# Applied SQL Analytics: Chapter 2

---
---

## SQL Joins

### Inner Join

Only the records that exist in both tables are returned.

Limiting the output to only one of the joined tables with `table.*`:

```SQL
SELECT salespeople.*
FROM salespeople
INNER JOIN dealerships
  ON dealerships.dealership_id = salespeople.dealership_id
WHERE dealerships.state = 'CA'
ORDER BY 1;
```

Aliasing table names, with our without `AS`:

```SQL
SELECT s.*
FROM salespeople AS s
INNER JOIN dealerships d
  ON d.dealership_id = s.dealership_id
WHERE d.state = 'CA'
ORDER BY 1;
```

### Outer Join

All records from the table in question are returned, and all matching from the other.

```SQL
SELECT *
FROM emails e
RIGHT OUTER JOIN customers c ON e.customer_id=c.customer_id
ORDER BY c.customer_id
LIMIT 1000;
```

### Cross Join

Returns every possible combination of records from the two tables.
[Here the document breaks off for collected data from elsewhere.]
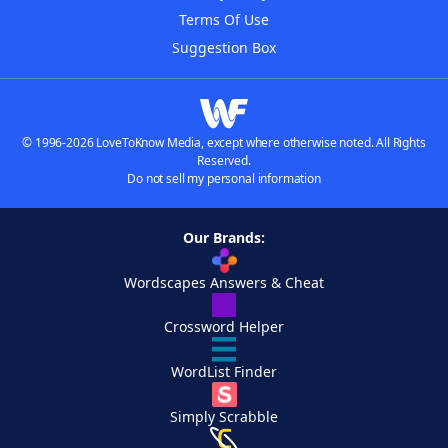
Terms Of Use
Suggestion Box
© 1996-2026 LoveToKnow Media, except where otherwise noted. All Rights
Reserved.
Do not sell my personal information
Our Brands:
Wordscapes Answers & Cheat
Crossword Helper
WordList Finder
Simply Scrabble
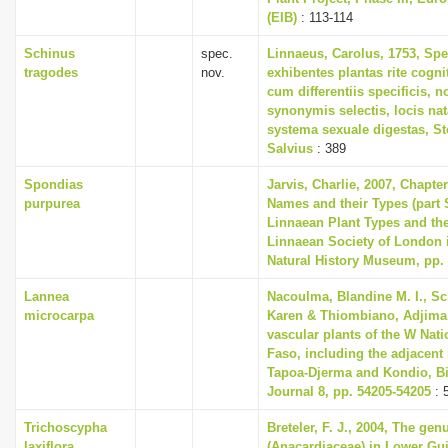
(EIB)
: 113-114
Schinus
spec.
Linnaeus, Carolus, 1753, Spe
tragodes
nov.
exhibentes plantas rite cogni
cum differentiis specificis, n
synonymis selectis, locis n
systema sexuale digestas, S
Salvius
: 389
Spondias
Jarvis, Charlie, 2007, Chapte
purpurea
Names and their Types (part 
Linnaean Plant Types and th
Linnaean Society of London i
Natural History Museum, pp.
Lannea
Nacoulma, Blandine M. I., S
microcarpa
Karen & Thiombiano, Adjima, 
vascular plants of the W Nati
Faso, including the adjacent
Tapoa-Djerma and Kondio, Bi
Journal 8, pp. 54205-54205
: 
Trichoscypha
Breteler, F. J., 2004, The ge
laxiflora
(Anacardiaceae) in Lower Gu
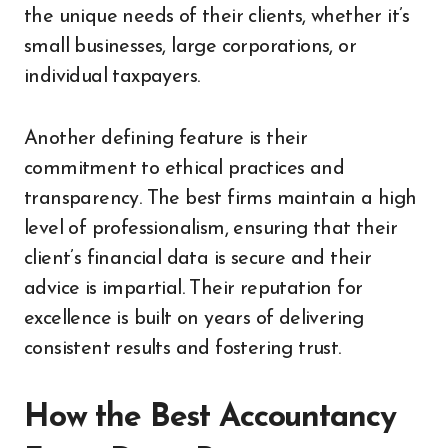
the unique needs of their clients, whether it’s
small businesses, large corporations, or
individual taxpayers.
Another defining feature is their
commitment to ethical practices and
transparency. The best firms maintain a high
level of professionalism, ensuring that their
client’s financial data is secure and their
advice is impartial. Their reputation for
excellence is built on years of delivering
consistent results and fostering trust.
How the Best Accountancy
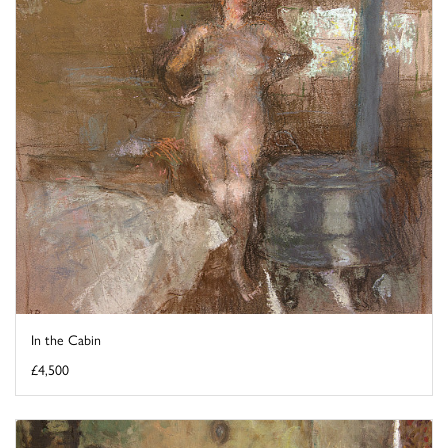
In the Cabin
£4,500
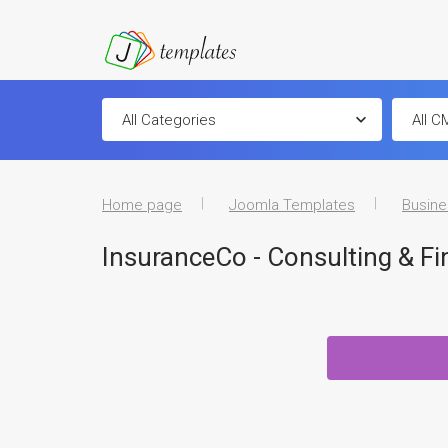
Home page
Joomla Templates
Busine
InsuranceCo - Consulting & F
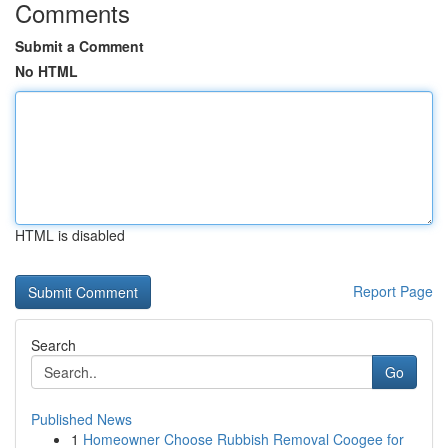
Comments
Submit a Comment
No HTML
HTML is disabled
Report Page
Search
Go
Published News
1
Homeowner Choose Rubbish Removal Coogee for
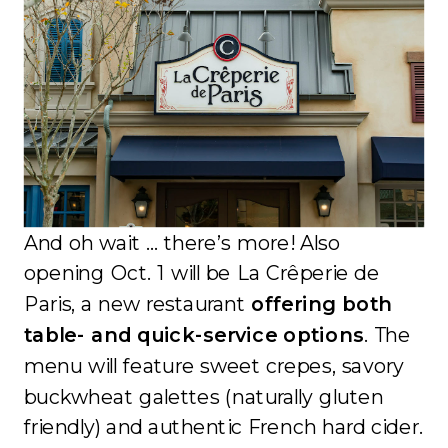
And oh wait … there’s more! Also
opening Oct. 1 will be La Crêperie de
Paris, a new restaurant
offering both
table- and quick-service options
. The
menu will feature sweet crepes, savory
buckwheat galettes (naturally gluten
friendly) and authentic French hard cider.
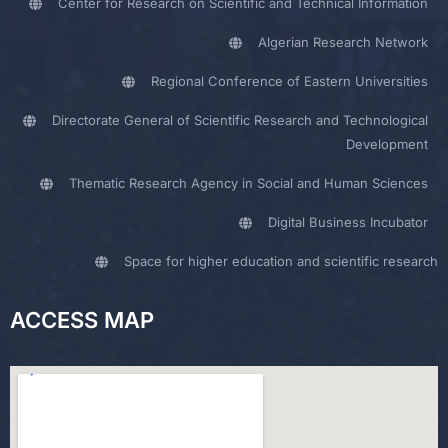
Center for Research on Scientific and Technical Information
Algerian Research Network
Regional Conference of Eastern Universities
Directorate General of Scientific Research and Technological
Development
Thematic Research Agency in Social and Human Sciences
Digital Business Incubator
Space for higher education and scientific research
ACCESS MAP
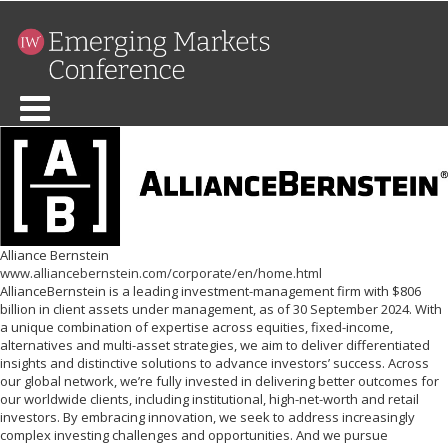
Alliance Bernstein
www.alliancebernstein.com/corporate/en/home.html
AllianceBernstein is a leading investment-management firm with $806
billion in client assets under management, as of 30 September 2024. With
a unique combination of expertise across equities, fixed-income,
alternatives and multi-asset strategies, we aim to deliver differentiated
insights and distinctive solutions to advance investors’ success. Across
our global network, we’re fully invested in delivering better outcomes for
our worldwide clients, including institutional, high-net-worth and retail
investors. By embracing innovation, we seek to address increasingly
complex investing challenges and opportunities. And we pursue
Not generally done in practice, but good to know it exists.

#### Using Joins

The head of sales at your company would like a list of all customers who bought a car. We need to create a query that will return all customer IDs, first names, last names, and valid phone numbers of customers who purchased a car.

```SQL
SELECT
	c.customer_id,
	c.first_name,
	c.last_name,
	c.phone
FROM sales s
INNER JOIN customers c ON c.customer_id = s.customer_id
INNER JOIN products p ON p.product_id = s.product_id
WHERE p.product_type = 'automobile'
AND c.phone IS NOT NULL;
```

---

## Subqueries

Subqueries are a way to use the tables produced by the SELECT queries instead of referencing an existing table in your database. You can simply take a query, insert it between a pair of parentheses, and give it an alias.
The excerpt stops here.